Eshar David, Wyre Nicole R, Griessmayr Pascale, Durham Amy, Hoots Eric
Department of Clinical Studies, School of Veterinary Medicine, University of Pennsylvania, Philadelphia, PA 19104, USA.
J Am Vet Med Assoc. 2010 Aug 15;237(4):407-14. doi: 10.2460/javma.237.4.407.
A 6-year-old 0.82-kg (1.8-lb) spayed female domestic ferret was evaluated because of a 1-month history of decreased activity that had progressively worsened over the past week. The ferret had previously been determined to have adrenocortical disease and was undergoing medical management for the associated clinical signs.

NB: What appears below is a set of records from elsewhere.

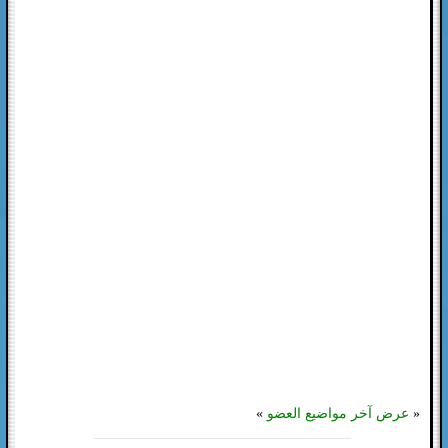
«
عرض آخر مواضيع العضو
»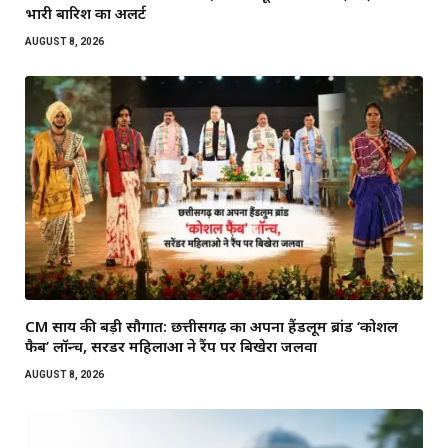
भारी बारिश का अलर्ट
AUGUST 8, 2026
CM साय की बड़ी सौगात: छत्तीसगढ़ का अपना हैंडलूम ब्रांड ‘कोशल
फैब’ लॉन्च, सरेंडर महिलाओं ने रैंप पर बिखेरा जलवा
AUGUST 8, 2026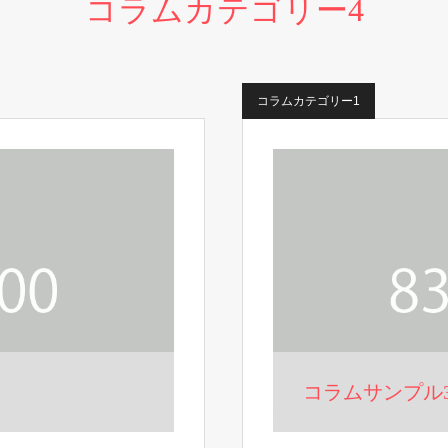
コラムカテゴリー4
コラムカテゴリー1
コラムサンプル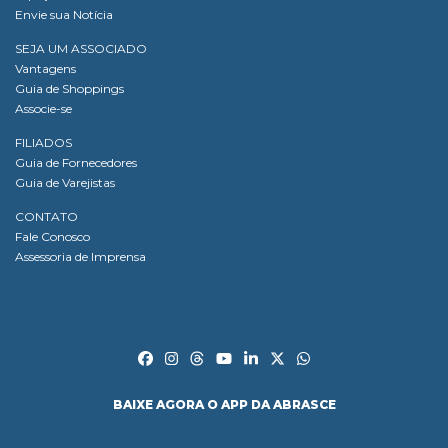
Envie sua Notícia
SEJA UM ASSOCIADO
Vantagens
Guia de Shoppings
Associe-se
FILIADOS
Guia de Fornecedores
Guia de Varejistas
CONTATO
Fale Conosco
Assessoria de Imprensa
BAIXE AGORA O APP DA ABRASCE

Physical examination revealed lameness of the right hind limb with evidence of pain elicited during palpation of the right femur. Results of a CBC suggested mild anemia, and those of a serum biochemical analysis indicated a high blood glucose concentration. Radiography of the limb revealed extensive lysis of the right femur. Cytologic evaluation of a fine-needle aspirate of the bone lesion revealed a dominant plasma cell component. Plasma cell neoplasia was suspected on the basis of these findings.
Radical right hind limb amputation with mid to caudal hemipelvectomy was performed. Histologic evaluation of the lesion allowed a diagnosis of lymphoma with plasmablastic features, and immunohistochemical testing revealed a few CD79alpha-positive neoplastic cells and rare BLA36-positive cells. Adjunctive antineoplastic treatment with systemically administered multidrug chemotherapy was initiated. Six months after surgery, the ferret was reevaluated, and chemotherapy was discontinued when results of clinicopathologic tests, whole body survey radiography, and abdominal ultrasonography suggested no recurrence of the disease.
The ferret appeared to cope well with radical hind limb amputation, and the chemotherapeutic protocol used was easy to administer. This treatment approach might lead to better owner and patient compliance in other cases of lymphoma in ferrets.